This recipe is from "At Home Cafe" by Leslie Carpenter and Helen DeFrance.
- 1 tablespoon olive oil
- 1 medium onion, finely chopped
- 2 garlic cloves, crushed
- 1 pound lean ground beef
- 2 (14-ounce) cans diced tomatoes, drained
- 2 teaspoons dried oregano
- 1 1/2 teaspoons ground cinnamon
- 1 3/4 teaspoons coarse salt, plus more for cooking macaroni
- 1/4 teaspoon freshly ground pepper
- 1/2 pound elbow macaroni
- 3 tablespoons unsalted butter, plus more for baking dish
- 1/3 cup all-purpose flour
- 4 cups whole milk, (1 quart)
- 2 large eggs
- 1 cup freshly grated Parmesan cheese
- 1 cup crumbled feta cheese
Preheat oven to 375 degrees. In a large skillet, heat oil over medium heat. Add onion and garlic; cook, stirring occasionally, until onion is translucent, about 7 minutes. Stir in beef, breaking it up with a wooden spoon, and cook until browned, about 7 minutes. Drain all but 1 tablespoon fat. Add tomatoes, oregano, cinnamon, 1 teaspoon salt, and pepper; bring to a boil, then reduce to a simmer and cook, covered, for 15 minutes. Uncover, and simmer for 15 minutes more. Remove from heat; set aside.

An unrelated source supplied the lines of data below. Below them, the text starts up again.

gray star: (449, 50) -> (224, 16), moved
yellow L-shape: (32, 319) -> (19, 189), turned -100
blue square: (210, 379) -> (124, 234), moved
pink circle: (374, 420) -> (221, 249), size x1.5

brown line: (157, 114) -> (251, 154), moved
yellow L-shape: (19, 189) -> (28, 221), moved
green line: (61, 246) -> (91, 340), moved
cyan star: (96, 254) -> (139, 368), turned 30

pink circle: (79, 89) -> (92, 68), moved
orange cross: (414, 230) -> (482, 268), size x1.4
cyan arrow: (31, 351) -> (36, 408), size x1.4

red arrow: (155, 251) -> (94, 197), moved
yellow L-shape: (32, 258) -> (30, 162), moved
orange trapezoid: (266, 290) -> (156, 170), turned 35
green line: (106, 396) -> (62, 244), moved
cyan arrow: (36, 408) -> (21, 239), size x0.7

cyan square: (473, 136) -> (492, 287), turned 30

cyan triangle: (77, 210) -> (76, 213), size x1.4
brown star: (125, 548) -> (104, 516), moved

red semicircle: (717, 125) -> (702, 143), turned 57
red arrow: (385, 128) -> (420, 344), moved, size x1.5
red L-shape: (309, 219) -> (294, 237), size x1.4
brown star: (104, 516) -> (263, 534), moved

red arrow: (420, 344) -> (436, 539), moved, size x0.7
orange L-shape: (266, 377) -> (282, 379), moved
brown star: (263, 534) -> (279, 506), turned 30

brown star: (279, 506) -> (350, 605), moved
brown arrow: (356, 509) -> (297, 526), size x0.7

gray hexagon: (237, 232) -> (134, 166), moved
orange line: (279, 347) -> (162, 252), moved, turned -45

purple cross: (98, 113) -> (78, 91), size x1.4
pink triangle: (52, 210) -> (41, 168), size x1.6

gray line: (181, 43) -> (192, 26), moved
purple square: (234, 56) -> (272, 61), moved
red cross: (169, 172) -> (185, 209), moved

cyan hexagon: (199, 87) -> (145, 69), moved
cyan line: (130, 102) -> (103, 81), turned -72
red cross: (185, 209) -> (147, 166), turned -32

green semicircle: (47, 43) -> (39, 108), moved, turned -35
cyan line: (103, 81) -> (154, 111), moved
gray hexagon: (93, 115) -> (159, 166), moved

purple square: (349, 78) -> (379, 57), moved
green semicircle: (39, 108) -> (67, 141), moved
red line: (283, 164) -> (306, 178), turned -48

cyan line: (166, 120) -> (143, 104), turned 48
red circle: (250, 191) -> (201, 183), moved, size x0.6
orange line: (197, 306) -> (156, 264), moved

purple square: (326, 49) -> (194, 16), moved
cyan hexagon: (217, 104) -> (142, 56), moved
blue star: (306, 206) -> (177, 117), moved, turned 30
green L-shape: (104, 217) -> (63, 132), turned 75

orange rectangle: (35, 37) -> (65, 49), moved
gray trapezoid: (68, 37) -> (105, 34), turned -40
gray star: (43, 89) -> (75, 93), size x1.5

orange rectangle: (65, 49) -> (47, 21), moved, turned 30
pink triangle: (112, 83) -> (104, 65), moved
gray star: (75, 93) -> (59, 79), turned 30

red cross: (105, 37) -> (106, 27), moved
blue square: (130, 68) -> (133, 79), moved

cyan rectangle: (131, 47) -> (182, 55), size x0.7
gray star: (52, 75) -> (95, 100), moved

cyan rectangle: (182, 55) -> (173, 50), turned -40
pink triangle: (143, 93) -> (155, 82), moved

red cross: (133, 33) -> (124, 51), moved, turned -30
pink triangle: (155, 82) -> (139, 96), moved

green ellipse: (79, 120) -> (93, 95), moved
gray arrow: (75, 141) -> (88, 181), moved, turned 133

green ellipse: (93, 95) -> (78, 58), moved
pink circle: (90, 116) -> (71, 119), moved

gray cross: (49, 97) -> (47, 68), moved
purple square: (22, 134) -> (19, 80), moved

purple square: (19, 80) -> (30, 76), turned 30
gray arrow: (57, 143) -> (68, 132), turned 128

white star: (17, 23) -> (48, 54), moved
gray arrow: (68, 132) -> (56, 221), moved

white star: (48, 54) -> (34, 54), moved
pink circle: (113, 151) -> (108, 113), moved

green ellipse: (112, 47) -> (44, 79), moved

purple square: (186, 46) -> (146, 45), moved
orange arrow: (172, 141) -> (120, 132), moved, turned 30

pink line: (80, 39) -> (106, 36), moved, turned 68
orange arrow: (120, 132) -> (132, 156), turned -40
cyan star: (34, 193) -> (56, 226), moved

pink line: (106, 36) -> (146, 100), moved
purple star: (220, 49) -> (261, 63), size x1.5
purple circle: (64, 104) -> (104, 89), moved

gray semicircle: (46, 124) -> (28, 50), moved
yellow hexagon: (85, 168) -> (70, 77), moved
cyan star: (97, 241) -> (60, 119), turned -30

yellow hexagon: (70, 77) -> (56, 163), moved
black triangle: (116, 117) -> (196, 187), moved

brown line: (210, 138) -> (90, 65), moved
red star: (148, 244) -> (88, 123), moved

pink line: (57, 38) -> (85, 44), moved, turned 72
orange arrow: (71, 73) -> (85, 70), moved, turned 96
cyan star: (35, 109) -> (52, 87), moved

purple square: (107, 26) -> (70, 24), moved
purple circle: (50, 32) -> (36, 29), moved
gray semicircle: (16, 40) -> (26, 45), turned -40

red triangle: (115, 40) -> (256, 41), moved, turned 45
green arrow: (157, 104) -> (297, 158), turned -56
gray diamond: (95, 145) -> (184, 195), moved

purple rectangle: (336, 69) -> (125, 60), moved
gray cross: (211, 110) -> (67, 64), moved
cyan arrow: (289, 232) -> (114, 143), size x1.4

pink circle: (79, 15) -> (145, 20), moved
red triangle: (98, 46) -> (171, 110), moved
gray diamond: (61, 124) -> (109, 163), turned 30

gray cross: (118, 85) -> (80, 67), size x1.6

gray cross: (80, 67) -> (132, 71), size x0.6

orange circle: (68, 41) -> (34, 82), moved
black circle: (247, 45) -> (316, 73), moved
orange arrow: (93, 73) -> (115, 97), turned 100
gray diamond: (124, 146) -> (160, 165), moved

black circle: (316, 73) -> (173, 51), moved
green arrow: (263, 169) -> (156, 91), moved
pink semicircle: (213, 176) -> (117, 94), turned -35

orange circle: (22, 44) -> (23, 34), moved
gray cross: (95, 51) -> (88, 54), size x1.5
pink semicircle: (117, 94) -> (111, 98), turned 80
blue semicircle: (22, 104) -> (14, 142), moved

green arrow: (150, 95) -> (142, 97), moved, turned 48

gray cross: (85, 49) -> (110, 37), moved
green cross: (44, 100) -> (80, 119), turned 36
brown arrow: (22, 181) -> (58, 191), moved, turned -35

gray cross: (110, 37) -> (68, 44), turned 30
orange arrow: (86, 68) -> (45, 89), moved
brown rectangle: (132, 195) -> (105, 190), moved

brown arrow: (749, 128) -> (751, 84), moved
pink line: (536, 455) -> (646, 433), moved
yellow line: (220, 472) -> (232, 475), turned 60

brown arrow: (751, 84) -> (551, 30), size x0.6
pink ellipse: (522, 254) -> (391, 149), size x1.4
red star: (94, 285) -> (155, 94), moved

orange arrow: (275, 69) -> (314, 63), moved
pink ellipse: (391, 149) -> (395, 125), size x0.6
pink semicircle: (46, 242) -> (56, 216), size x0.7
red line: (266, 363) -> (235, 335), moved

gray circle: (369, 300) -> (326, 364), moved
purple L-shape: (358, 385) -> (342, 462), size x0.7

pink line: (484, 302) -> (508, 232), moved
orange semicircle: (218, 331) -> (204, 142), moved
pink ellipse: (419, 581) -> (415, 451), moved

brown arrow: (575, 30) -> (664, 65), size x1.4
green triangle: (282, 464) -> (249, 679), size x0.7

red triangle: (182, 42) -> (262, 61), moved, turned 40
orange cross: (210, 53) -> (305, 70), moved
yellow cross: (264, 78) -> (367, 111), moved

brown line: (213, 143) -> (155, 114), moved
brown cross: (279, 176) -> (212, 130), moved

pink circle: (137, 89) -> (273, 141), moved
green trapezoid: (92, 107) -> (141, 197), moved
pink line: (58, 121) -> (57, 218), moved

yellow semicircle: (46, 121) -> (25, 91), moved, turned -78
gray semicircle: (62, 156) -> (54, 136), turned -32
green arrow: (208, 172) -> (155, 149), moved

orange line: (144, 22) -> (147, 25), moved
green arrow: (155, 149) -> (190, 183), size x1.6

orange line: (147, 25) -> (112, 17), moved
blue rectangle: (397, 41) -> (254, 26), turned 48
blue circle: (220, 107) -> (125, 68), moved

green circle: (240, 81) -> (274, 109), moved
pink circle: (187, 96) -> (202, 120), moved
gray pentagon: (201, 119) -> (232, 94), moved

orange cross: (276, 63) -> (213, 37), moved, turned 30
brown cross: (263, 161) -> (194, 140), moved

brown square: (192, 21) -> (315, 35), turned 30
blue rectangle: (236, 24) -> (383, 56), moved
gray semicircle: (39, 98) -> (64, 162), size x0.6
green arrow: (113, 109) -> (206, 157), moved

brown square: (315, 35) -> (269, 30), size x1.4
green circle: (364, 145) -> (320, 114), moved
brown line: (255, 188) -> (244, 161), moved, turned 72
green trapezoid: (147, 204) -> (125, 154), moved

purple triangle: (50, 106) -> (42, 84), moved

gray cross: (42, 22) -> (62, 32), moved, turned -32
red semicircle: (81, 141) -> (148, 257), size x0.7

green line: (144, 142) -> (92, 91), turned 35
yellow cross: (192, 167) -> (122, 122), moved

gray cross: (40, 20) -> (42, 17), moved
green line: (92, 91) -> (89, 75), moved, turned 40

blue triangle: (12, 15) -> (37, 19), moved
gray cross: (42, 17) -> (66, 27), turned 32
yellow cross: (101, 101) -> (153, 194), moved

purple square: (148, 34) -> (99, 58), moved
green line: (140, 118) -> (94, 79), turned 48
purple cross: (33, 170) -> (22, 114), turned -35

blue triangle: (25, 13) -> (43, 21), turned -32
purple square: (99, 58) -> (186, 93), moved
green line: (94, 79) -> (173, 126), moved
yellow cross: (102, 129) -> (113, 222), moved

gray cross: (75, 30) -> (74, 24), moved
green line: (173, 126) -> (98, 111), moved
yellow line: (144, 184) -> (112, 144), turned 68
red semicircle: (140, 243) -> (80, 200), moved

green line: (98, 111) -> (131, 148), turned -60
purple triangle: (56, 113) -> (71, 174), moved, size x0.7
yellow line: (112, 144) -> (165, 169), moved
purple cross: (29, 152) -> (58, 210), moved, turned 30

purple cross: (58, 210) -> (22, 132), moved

Meanwhile, bring a large pot of water to a boil; add salt. Add macaroni; cook until al dente. Drain macaroni; set aside.
Melt butter in large saucepan over medium heat. Whisk in flour and cook, whisking constantly, for 1 minute. Increase heat to high, and while continuing to whisk, add milk and remaining 3/4 teaspoon salt. Bring to a boil, and remove from heat.
Beat eggs in a small bowl. Slowly whisk in 1 cup of hot cream sauce, being careful not to scramble eggs, then beat egg mixture back into cream sauce. Whisk in 3/4 cup Parmesan.
Brush a 9-by-13-inch baking dish with butter. Add half of the macaroni. Cover with 1 1/2 cups cheese sauce. Spread beef mixture evenly over. Layer with remaining macaroni; sprinkle with feta cheese. Top with remaining cheese sauce, and sprinkle with remaining 1/4 cup Parmesan. Bake in oven until golden and bubbling, 35 minutes. Let stand until firm, about 15 minutes.